Check every line in the listing below for "were". Copy the ones where it occurs.

*** SUPPLIED RECORDS ***

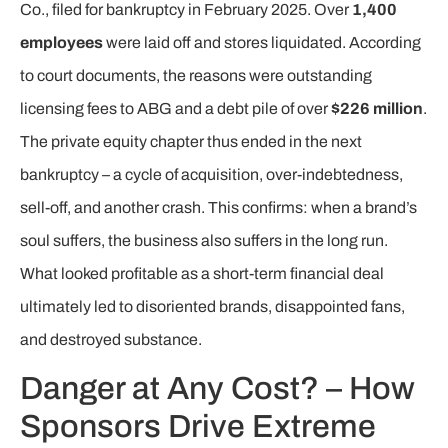
Co., filed for bankruptcy in February 2025. Over
1,400
employees
were laid off and stores liquidated. According
to court documents, the reasons were outstanding
licensing fees to ABG and a debt pile of over
$226 million
.
The private equity chapter thus ended in the next
bankruptcy – a cycle of acquisition, over-indebtedness,
sell-off, and another crash. This confirms: when a brand’s
soul suffers, the business also suffers in the long run.
What looked profitable as a short-term financial deal
ultimately led to disoriented brands, disappointed fans,
and destroyed substance.
Danger at Any Cost? – How
Sponsors Drive Extreme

*** End of SUPPLIED RECORDS ***

__TASK SOLUTION__
were laid off and stores liquidated. According
to court documents, the reasons were outstanding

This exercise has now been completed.